4 February 2004 Computer giants Dell, Hewlett-Packard and IBM have admitted that they need to do more to improve pay and conditions for their workers in developing countries after the publication of a damning survey by the Catholic Agency for Overseas Development (Cafod).
It found that workers in all three of the companies’ outsourced factories had to endure “dire working conditions”, including discrimination, harassment, illegal rates of pay, unfair contracts and widespread exposure to health risks.
“The current situation is unacceptable. Its products may embody the latest the latest in high technology, but labour standards in computer manufacturing can be surprisingly low,” said Katherine Astill, Cafod’s private sector analyst.
Although the companies named insisted that they had always taken the welfare of all their workers seriously — both directly employed and employed in their supply chains — they vowed to tackle the issues raised by Cafod.
“We thank Cafod for bringing this to our attention,” said an IBM spokesman. Dell’s director of public affairs Barry French told the BBC that the company viewed the news as a “wake-up call” in order to “ensure that we continue to focus on this really important area”.
Conditions in factories in China, Mexico and Thailand were highlighted as especially bad.

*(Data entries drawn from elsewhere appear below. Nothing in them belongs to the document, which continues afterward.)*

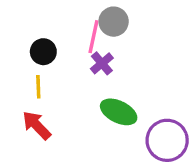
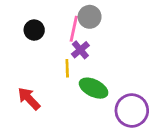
black circle: (43, 52) -> (34, 30), moved
yellow line: (38, 87) -> (67, 68), moved

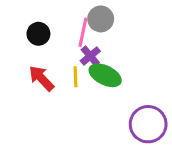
green ellipse: (94, 88) -> (105, 75), moved
red arrow: (29, 99) -> (41, 78), moved

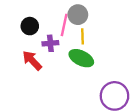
purple cross: (90, 56) -> (50, 43), moved, turned 35
yellow line: (75, 77) -> (82, 36), moved

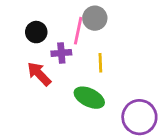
yellow line: (82, 36) -> (100, 63), moved
green ellipse: (81, 58) -> (89, 98), moved

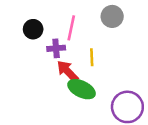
gray circle: (95, 18) -> (112, 16), moved
red arrow: (39, 74) -> (68, 71), moved

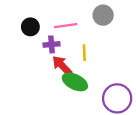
pink line: (71, 28) -> (66, 26), turned 70

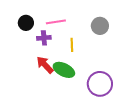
gray circle: (103, 15) -> (100, 26), moved
red arrow: (62, 66) -> (45, 65), moved

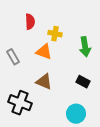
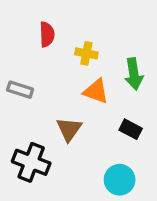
orange triangle: (44, 52) -> (96, 91), moved
gray rectangle: (13, 57) -> (20, 90), turned -42
brown triangle: (44, 82) -> (69, 129), turned 42

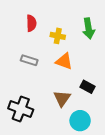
green arrow: (134, 74) -> (89, 28), moved
gray rectangle: (20, 90) -> (29, 60), moved
brown triangle: (69, 129) -> (62, 98), moved

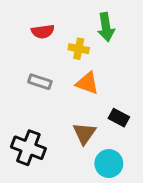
red semicircle: (31, 23) -> (43, 31), turned 84
green arrow: (89, 28) -> (106, 27), moved

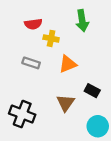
yellow cross: (79, 49) -> (51, 38), moved
orange triangle: (87, 83) -> (68, 64), turned -42
cyan circle: (109, 164) -> (98, 126), moved

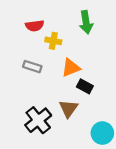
black rectangle: (92, 91) -> (85, 86), moved
black cross: (22, 114) -> (38, 120), moved, turned 30

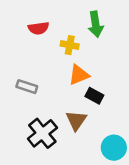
yellow cross: (53, 41) -> (70, 45), moved
gray rectangle: (32, 67) -> (27, 87), moved

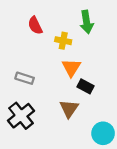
red semicircle: (39, 28) -> (35, 25), turned 72
orange triangle: (79, 75) -> (71, 68), turned -36
black cross: (42, 133) -> (21, 116), moved

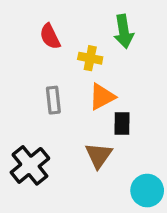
orange triangle: (71, 68) -> (102, 97), turned 30
gray rectangle: (25, 78) -> (53, 100), moved, turned 66
black rectangle: (85, 86) -> (122, 124), turned 63

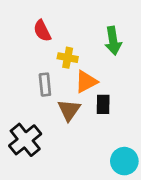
green arrow: (124, 31) -> (113, 41), moved
yellow cross: (90, 58) -> (68, 58), moved
brown triangle: (99, 155) -> (69, 110), moved

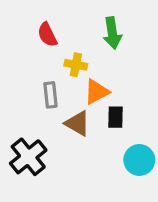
green arrow: (113, 41) -> (112, 33), moved
brown triangle: (69, 110) -> (77, 123), turned -35
cyan circle: (124, 161) -> (139, 160), moved

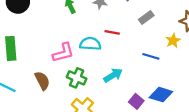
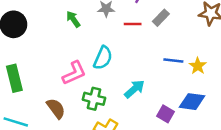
red line: (112, 32) -> (133, 24), moved
yellow star: (173, 41) -> (198, 66), moved
cyan semicircle: (90, 44) -> (103, 58), turned 120

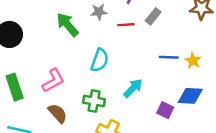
green arrow: (73, 19) -> (67, 25), size x1.5
pink L-shape: (74, 73) -> (53, 81), moved

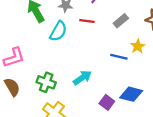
gray rectangle: (153, 16) -> (121, 21), moved
cyan semicircle: (100, 60) -> (58, 31), moved
yellow star: (193, 61) -> (138, 46), moved

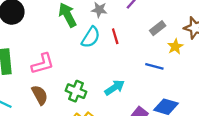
red line: (87, 21) -> (115, 36), moved, turned 64
yellow star: (138, 46) -> (175, 47), moved

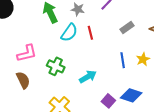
yellow star: (175, 47) -> (143, 59), moved
blue line: (154, 66) -> (123, 60), turned 63
green cross: (76, 91) -> (56, 66), moved

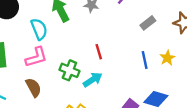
cyan semicircle: (69, 33) -> (39, 29), moved, turned -54
red line: (90, 33) -> (99, 52), moved
cyan arrow: (88, 77) -> (93, 80), moved

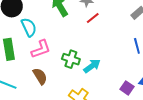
cyan semicircle: (39, 29) -> (29, 27), moved
red line: (99, 52) -> (93, 18), moved, turned 72

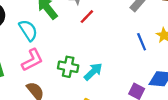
cyan semicircle: (29, 27) -> (28, 30), moved

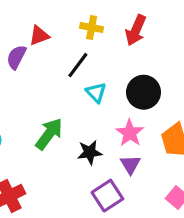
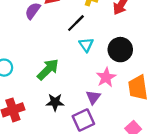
black star: (90, 152) -> (55, 102), moved
purple triangle: (130, 165) -> (93, 97), moved

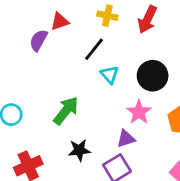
purple triangle: (93, 97) -> (126, 139), turned 42

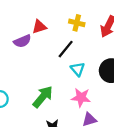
purple semicircle: (39, 40) -> (22, 41), turned -144
pink star: (139, 112) -> (81, 98), moved, turned -30

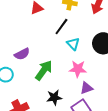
purple semicircle: (22, 41) -> (22, 54), moved

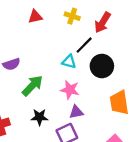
black line: (61, 27) -> (84, 45), moved
cyan triangle: (73, 44) -> (69, 62), turned -40

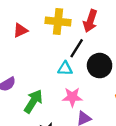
yellow cross: (72, 16) -> (58, 22), size x1.5

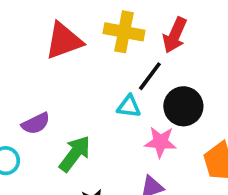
red triangle: (20, 30) -> (64, 41), size x1.6
pink star: (72, 97) -> (160, 142), moved

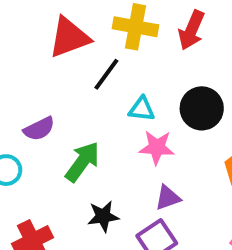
black line: (150, 76) -> (106, 74), moved
pink star: (160, 142) -> (157, 147), moved

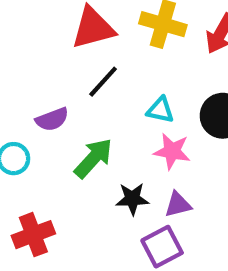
black line: (106, 74) -> (103, 82), moved
black star: (103, 216) -> (132, 199), moved

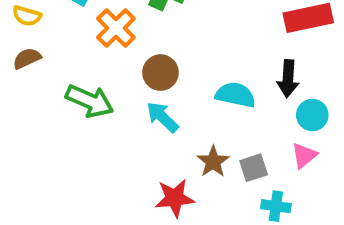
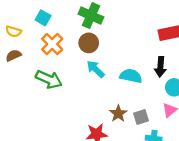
orange cross: (116, 28) -> (52, 44), moved
brown circle: (160, 73) -> (89, 43), moved
cyan arrow: (163, 117) -> (96, 69), moved

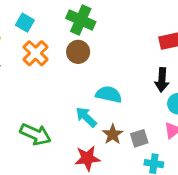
cyan arrow: (96, 69) -> (86, 117), moved
cyan semicircle: (131, 76) -> (109, 94), moved
green arrow: (49, 79) -> (36, 134), moved

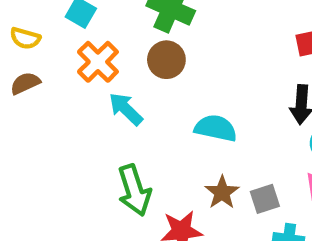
cyan arrow: (86, 117) -> (126, 109), moved
green arrow: (36, 134) -> (134, 190), moved, turned 48

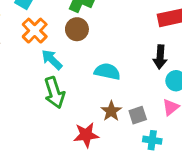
green arrow: (134, 190) -> (54, 93), moved

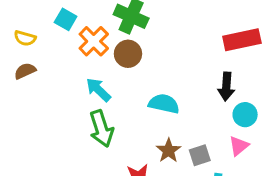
orange cross: (35, 31) -> (94, 41), moved

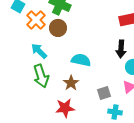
brown star: (169, 151) -> (71, 83), moved

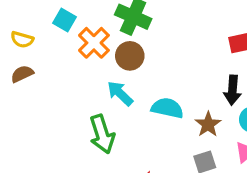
cyan arrow: (39, 51) -> (120, 93), moved
brown star: (71, 83) -> (208, 124), moved

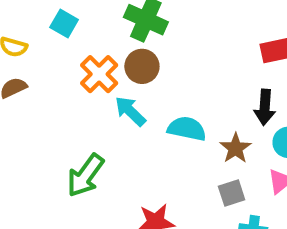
orange cross: (94, 43) -> (99, 74), moved
green arrow: (102, 134) -> (85, 175), moved, turned 54

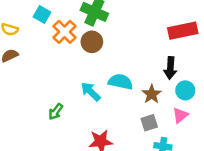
orange cross: (99, 74) -> (64, 32), moved
cyan arrow: (130, 111) -> (91, 92), moved
green arrow: (85, 175) -> (56, 112), size x0.6

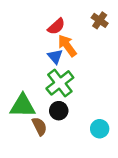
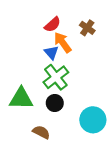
brown cross: (100, 20) -> (87, 28), moved
brown semicircle: (39, 126) -> (41, 132), moved, turned -36
cyan circle: (100, 129) -> (93, 120), size x1.5

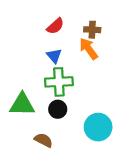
brown cross: (87, 28) -> (92, 30), turned -32
orange arrow: (63, 42) -> (89, 49), moved
green cross: (56, 77) -> (59, 82), turned 35

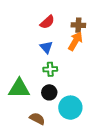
orange arrow: (89, 49) -> (75, 41), turned 66
green cross: (59, 82) -> (50, 69), size x0.6
cyan circle: (98, 127) -> (70, 108), moved

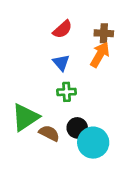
green triangle: (19, 88) -> (25, 117), turned -35
black circle: (49, 92) -> (77, 128), moved
brown semicircle: (37, 119) -> (49, 133), moved

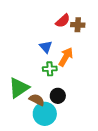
red semicircle: (63, 29) -> (63, 21), moved
orange arrow: (100, 55) -> (66, 57), moved
cyan circle: (93, 143) -> (45, 114), moved

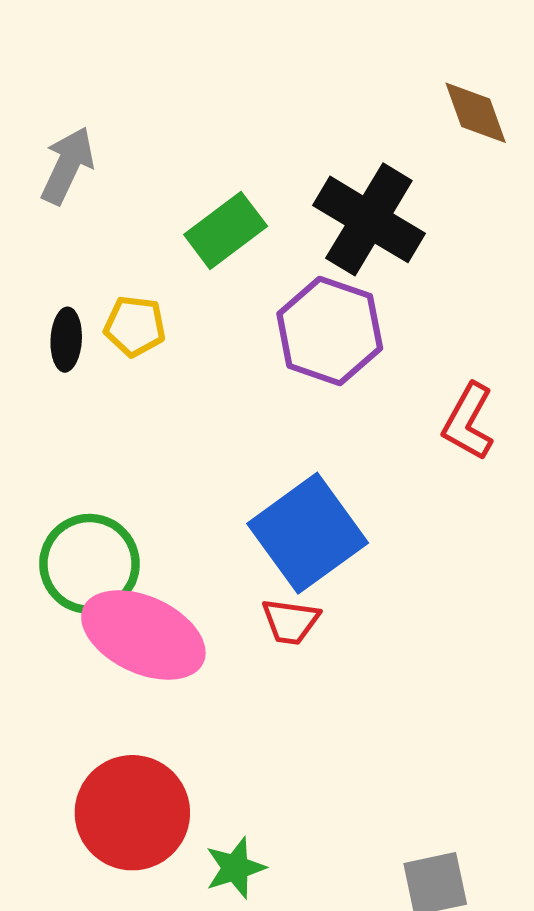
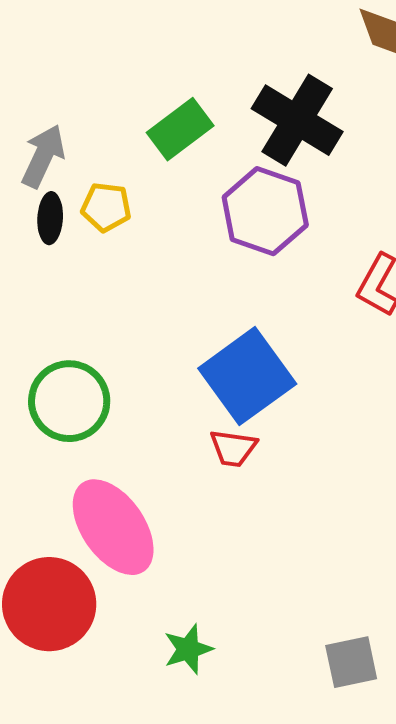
gray arrow: (67, 165) -> (43, 156), moved
pink ellipse: (143, 635) -> (113, 527), moved, turned 30
red circle: (132, 813) -> (49, 604), moved

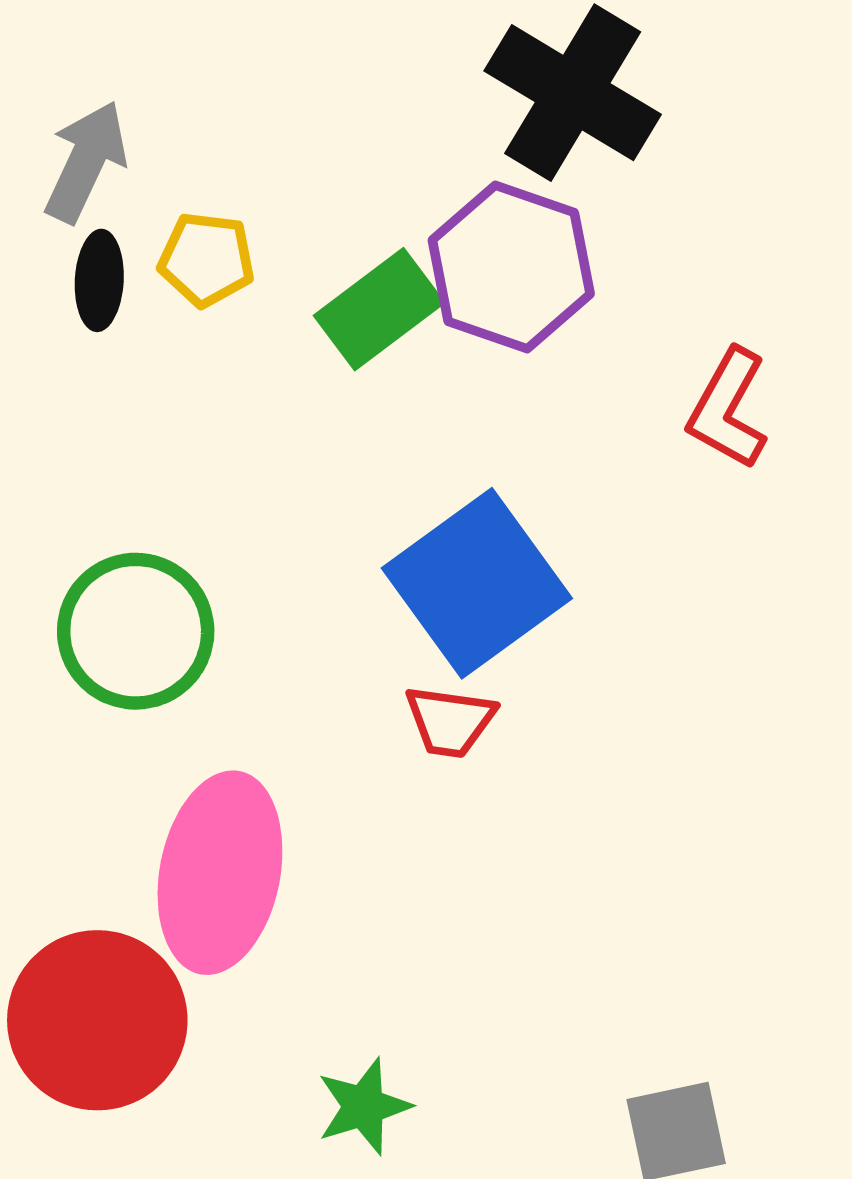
green rectangle: (180, 129) -> (379, 309), moved
pink ellipse: (113, 527) -> (220, 873), turned 46

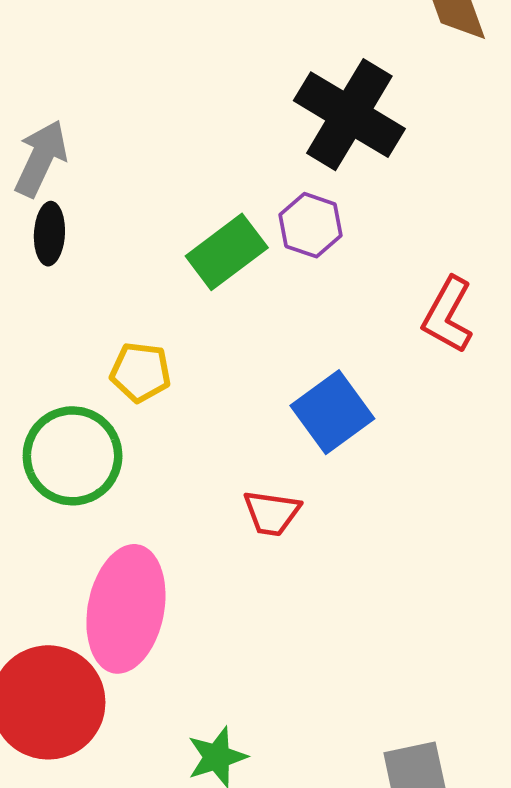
yellow pentagon: (207, 259) -> (141, 372), moved
purple hexagon: (511, 267) -> (311, 225), size x0.6
blue square: (477, 583) -> (332, 412), moved, size x0.7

Health and safety issues, in particular, are widely ignored in those countries. For example, solvents in factories in China were being used without proper safety precautions, said Cafod’s Nina Wong who carried out the research in the region. Furthermore, many workers were found to be on just “two-thirds of the minimum wage”.
The report has helped shame the companies mentioned into action. Dell has outlined an “agenda for change” to ensure its global suppliers understand its “core principles”. And an IBM spokesperson said that the company plans to update its supplier agreements.
Governments also have a role to play, suggests Cafod, by encouraging companies to improve their practices and by taking the issues into account when awarding IT contracts.